Un groupe G figé, une occasion en or
C'est le paradoxe de ce Groupe G : au soir de la première journée, les quatre équipes sont à égalité parfaite, toutes avec un point, toutes avec une différence de buts nulle. La Belgique a partagé les points avec l'Égypte (1-1), l'Iran a fait de même face à la Nouvelle-Zélande (2-2). Résultat : qui gagne dimanche soir au SoFi Stadium prend seul la tête du groupe et se retrouve dans une position idéale avant le dernier match de poule. L'enjeu est aussi simple que crucial.
La Belgique doit hausser le ton
Un nul contre l'Égypte, ce n'est pas le scénario espéré pour une équipe classée 9e au ranking FIFA. Les Diables Rouges avaient pourtant montré de belles choses en préparation, avec notamment une large victoire 5-0 face à la Tunisie début juin, et un solide succès 2-0 en Croatie. Mais la réalité de la compétition a rattrapé Rudi Garcia dès l'entrée. Face à une équipe égyptienne bien organisée, la Belgique n'a pas réussi à faire la différence, et c'est ce manque de tranchant offensif qui devra être corrigé ce dimanche.
Pour passer un cap, les regards se tourneront naturellement vers Ikoma-Loïs Openda. L'attaquant de la Juventus, 26 ans, est attendu comme le fer de lance de cette sélection belge en reconstruction. À ses côtés, Julien Duranville et Saint-Cyr Bakayoko apportent vitesse et percussion, mais il faudra que le milieu de terrain — avec Roméo Lavia et Dodi Ngandoli dans l'axe, Arne Engels en soutien — soit capable d'alimenter l'attaque avec davantage de fluidité. La Belgique a les armes. Elle doit maintenant les utiliser.
L'Iran, solide mais pas encore rassurant
De son côté, l'Iran aurait pu repartir avec les trois points face à la Nouvelle-Zélande, et le nul 2-2 laisse un goût amer malgré l'égalisation tardive. Classé 20e au ranking FIFA, la sélection iranienne dirigée par Amir Ghalenoei dispose d'un bloc équipe cohérent, rodé lors des qualifications asiatiques. Mehdi Tikdari et Majid Aliyari animent l'attaque et seront les hommes à surveiller pour la défense belge.

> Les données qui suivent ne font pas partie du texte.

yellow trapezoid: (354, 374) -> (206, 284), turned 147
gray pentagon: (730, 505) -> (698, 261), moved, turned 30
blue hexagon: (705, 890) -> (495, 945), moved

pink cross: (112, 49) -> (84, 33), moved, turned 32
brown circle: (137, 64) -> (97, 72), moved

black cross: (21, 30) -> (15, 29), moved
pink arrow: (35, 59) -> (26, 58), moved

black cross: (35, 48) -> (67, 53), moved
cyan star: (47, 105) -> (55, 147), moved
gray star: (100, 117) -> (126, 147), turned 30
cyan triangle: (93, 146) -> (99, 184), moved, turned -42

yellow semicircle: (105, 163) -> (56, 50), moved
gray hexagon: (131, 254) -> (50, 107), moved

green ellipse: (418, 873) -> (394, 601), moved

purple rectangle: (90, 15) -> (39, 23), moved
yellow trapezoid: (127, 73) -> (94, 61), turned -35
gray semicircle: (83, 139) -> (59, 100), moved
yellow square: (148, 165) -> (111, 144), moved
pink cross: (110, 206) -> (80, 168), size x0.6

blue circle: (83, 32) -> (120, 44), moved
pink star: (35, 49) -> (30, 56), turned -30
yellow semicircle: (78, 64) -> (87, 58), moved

En préparation, l'Iran avait montré de bonnes choses avec une victoire 3-1 contre la Gambie fin mai. Mais le collectif iranien a aussi ses fragilités défensives, comme l'a révélé ce 2-2 inaugural. Concéder deux buts face à la Nouvelle-Zélande (classée 85e au FIFA) n'est pas de bon augure avant d'affronter une sélection belge nettement plus armée offensivement. Le gardien Ahmad Gohari et la charnière défensive autour de Morteza Pouraliganji et Hossein Abarghouei auront fort à faire.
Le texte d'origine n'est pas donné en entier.